James: 'You have to earn their trust'

For the first eight games of his rookie season, tight end Jesse James was a spectator, inactive week after week as the fifth-round draft pick became acclimated to the offense, learned the ropes and continually developed.

Many athletes might have let the frustration of not playing get to them, but not James. He just worked harder in practice, studied his playbook, and did everything he could to get to the point where the coaches saw he was ready to play.

Phase Two of the Steelers offseason workout program is underway.

"I could have played, but it wouldn't have been the best performance," said James. "Whenever you go out there during the regular season you've got to put your best stuff out. You can't have areas of weakness that people can go after. It was good for me.

"I was able to learn from Matt (Spaeth) and Heath (Miller) and see how they play on Sundays. You can see if you watch my film from the preseason to the regular season how I changed as a player."

James finally got his break, playing Week 9 against the Oakland Raiders when Spaeth was inactive with a knee injury. In his first NFL game, James had two receptions for 13 yards and scored his first NFL touchdown on a four-yard grab. From that game on he saw the growth and the manner in which he said he 'changed as a player.'

"My mentality was a little bit different," said James. "I finished better. I had better overall effort throughout and I think that was a huge area of my game that helped me play better. I was moving a lot better, I was flying around.

"You could tell I was having a lot more fun playing the game, not stressing out about not really knowing exactly how to do everything. My confidence was way better. Confidence is a huge part."

It wasn't just his confidence, either. As a rookie he had to earn the confidence of his teammates and coaches, something that takes time to develop.

"You definitely you have to earn their trust," said James. "It's a process in a lot of ways. It's hard to totally gain someone's trust until you get snaps in a game. When I finally got mine I was able to go out and execute and help the team's chances of winning. That proved a lot to the guys on the team and the coaching staff.  They gained trust in me and it meant a lot to me to keep going out there."

What else helped him was typical rookie evolution. One of the things rookies tend to do early on is overthink everything. When they are on the field they are thinking instead of reacting. But once he got to the point where he was comfortable, things changed.

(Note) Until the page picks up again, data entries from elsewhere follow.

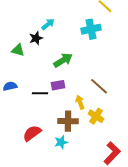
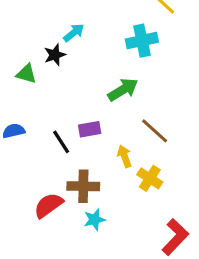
green arrow: (63, 60) -> (123, 90), moved
black line: (40, 93) -> (61, 142), turned 56
brown cross: (68, 121) -> (83, 186), moved

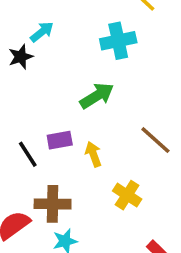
brown line: (155, 131) -> (155, 140), moved
yellow arrow: (124, 156) -> (93, 154), moved

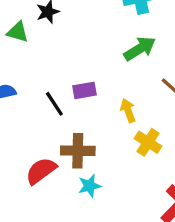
green arrow: (97, 96) -> (140, 49), moved
yellow arrow: (93, 154) -> (128, 111), moved

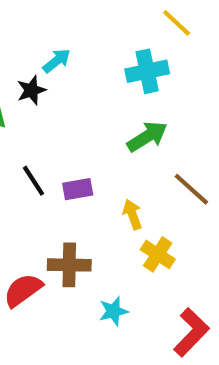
black line: (54, 104) -> (33, 181), moved
cyan star: (90, 186) -> (113, 311), moved

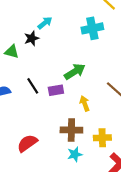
green arrow: (147, 137) -> (75, 71), moved
yellow cross: (158, 254) -> (102, 138), moved, turned -35
brown cross: (69, 265) -> (71, 130), moved

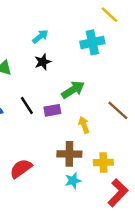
black star: (32, 38) -> (43, 62), moved

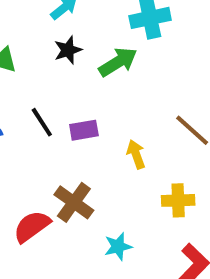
green arrow: (73, 90) -> (118, 62), moved
brown cross: (69, 154) -> (74, 202), moved, turned 35
yellow cross: (103, 162) -> (178, 200), moved

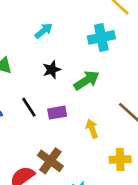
black star: (68, 50) -> (52, 70), moved
green arrow: (118, 62) -> (87, 80), moved

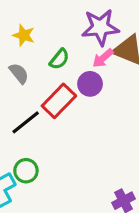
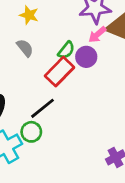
green semicircle: (59, 59) -> (66, 50), moved
black line: (26, 122) -> (43, 108), moved

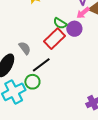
gray semicircle: (25, 48) -> (25, 48), moved
green semicircle: (66, 50) -> (60, 23), turned 80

"As the season goes on you just start playing ball," said James. "It's just the same thing you've been doing your whole life instead of trying to learn things and worrying about messing up. You're just doing what you've done your whole life and just having fun doing it."

Now, though, James knows it's time to take the next step. Miller retired, the team signed tight end Ladarius Green, and in year two, more is going to be expected of James.

That is why he has been a regular during the Steelers' offseason program, working on every aspect he can. And plans to continue along that same path.

"I grew a lot and it was a fun process," said James. "There is a lot you learn. You're playing against the best people every day in practice, every day on the field, and it carries into Sundays too. I think that's probably the biggest thing everyone's just trying to adjust to.

"As a football player I grew in more ways than I thought was possible within just one year. But I feel good about it. I feel good about where I am now and I think I will keep getting better this offseason."